▶ _DATA FOR THE TASK_

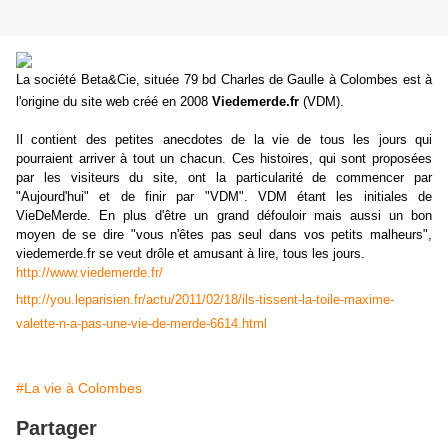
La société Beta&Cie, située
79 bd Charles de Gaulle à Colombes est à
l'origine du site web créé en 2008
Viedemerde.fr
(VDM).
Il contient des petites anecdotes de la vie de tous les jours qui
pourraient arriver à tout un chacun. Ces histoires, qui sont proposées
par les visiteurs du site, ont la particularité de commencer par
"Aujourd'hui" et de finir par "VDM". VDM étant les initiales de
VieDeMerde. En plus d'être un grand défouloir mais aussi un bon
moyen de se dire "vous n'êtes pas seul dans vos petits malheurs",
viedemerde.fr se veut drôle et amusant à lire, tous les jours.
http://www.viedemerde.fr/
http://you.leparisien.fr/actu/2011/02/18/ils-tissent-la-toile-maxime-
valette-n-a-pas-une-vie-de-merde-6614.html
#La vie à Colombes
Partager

* * *

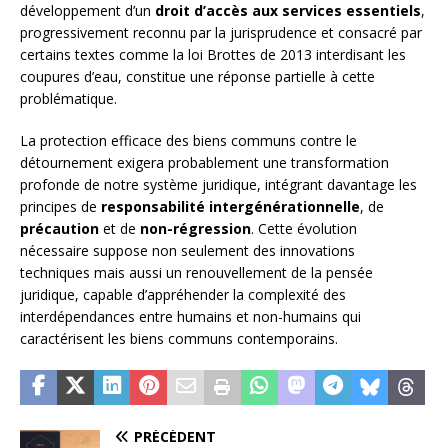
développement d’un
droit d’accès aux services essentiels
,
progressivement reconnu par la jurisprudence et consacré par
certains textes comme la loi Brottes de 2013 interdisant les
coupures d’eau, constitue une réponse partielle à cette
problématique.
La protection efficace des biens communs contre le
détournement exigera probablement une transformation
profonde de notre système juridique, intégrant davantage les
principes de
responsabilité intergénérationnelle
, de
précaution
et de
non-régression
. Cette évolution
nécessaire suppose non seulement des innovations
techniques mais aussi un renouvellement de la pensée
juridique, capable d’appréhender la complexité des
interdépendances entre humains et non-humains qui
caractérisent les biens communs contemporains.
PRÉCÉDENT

▶ _ASSIGNMENT_
Across the listing, count the lines that contain "site". Nothing but the number should be returned.

▶ _RESPONSE TO THIS TASK_
2